■ EXERCISE REQUIREMENTS
Return the listing below unchanged, except that the pictures are dropped.

■ LISTED ENTRIES

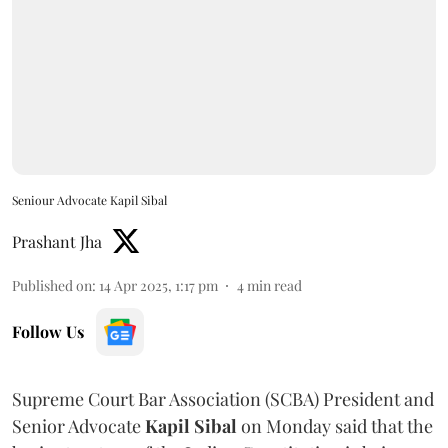
Seniour Advocate Kapil Sibal
Prashant Jha
Published on
:
14 Apr 2025, 1:17 pm
4
min read
Follow Us
Supreme Court Bar Association (SCBA) President and
Senior Advocate
Kapil Sibal
on Monday said that the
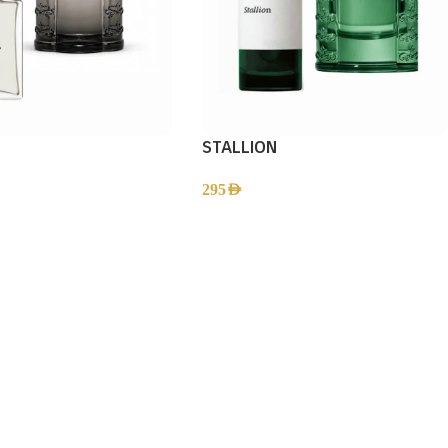
STALLION
295
AED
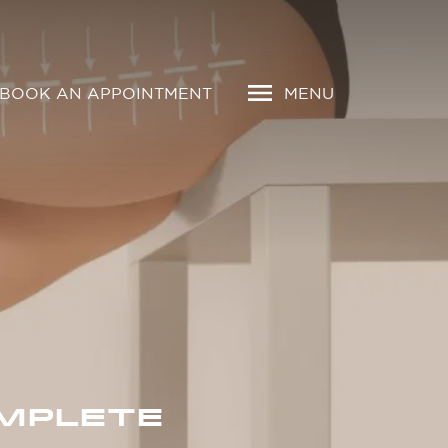
BOOK AN APPOINTMENT
MENU
OMPLETE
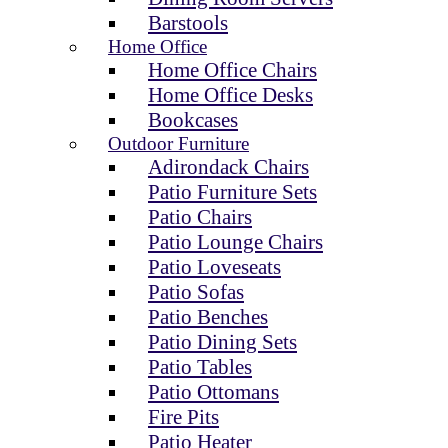
Barstools
Home Office
Home Office Chairs
Home Office Desks
Bookcases
Outdoor Furniture
Adirondack Chairs
Patio Furniture Sets
Patio Chairs
Patio Lounge Chairs
Patio Loveseats
Patio Sofas
Patio Benches
Patio Dining Sets
Patio Tables
Patio Ottomans
Fire Pits
Patio Heater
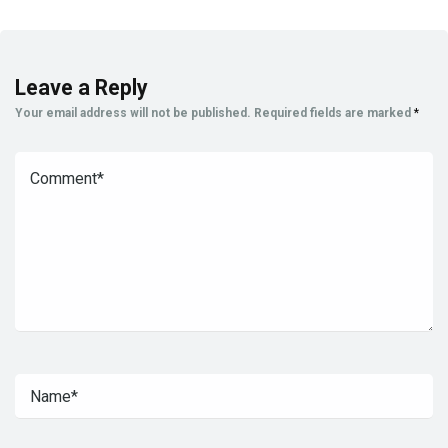
Leave a Reply
Your email address will not be published.
Required fields are marked
*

■ EXERCISE RESULT
Seniour Advocate Kapil Sibal
Prashant Jha
Published on
:
14 Apr 2025, 1:17 pm
4
min read
Follow Us
Supreme Court Bar Association (SCBA) President and
Senior Advocate
Kapil Sibal
on Monday said that the
STALLION
295
AED
BOOK AN APPOINTMENT
MENU
OMPLETE
Barstools
Home Office
Home Office Chairs
Home Office Desks
Bookcases
Outdoor Furniture
Adirondack Chairs
Patio Furniture Sets
Patio Chairs
Patio Lounge Chairs
Patio Loveseats
Patio Sofas
Patio Benches
Patio Dining Sets
Patio Tables
Patio Ottomans
Fire Pits
Patio Heater
Leave a Reply
Your email address will not be published.
Required fields are marked
*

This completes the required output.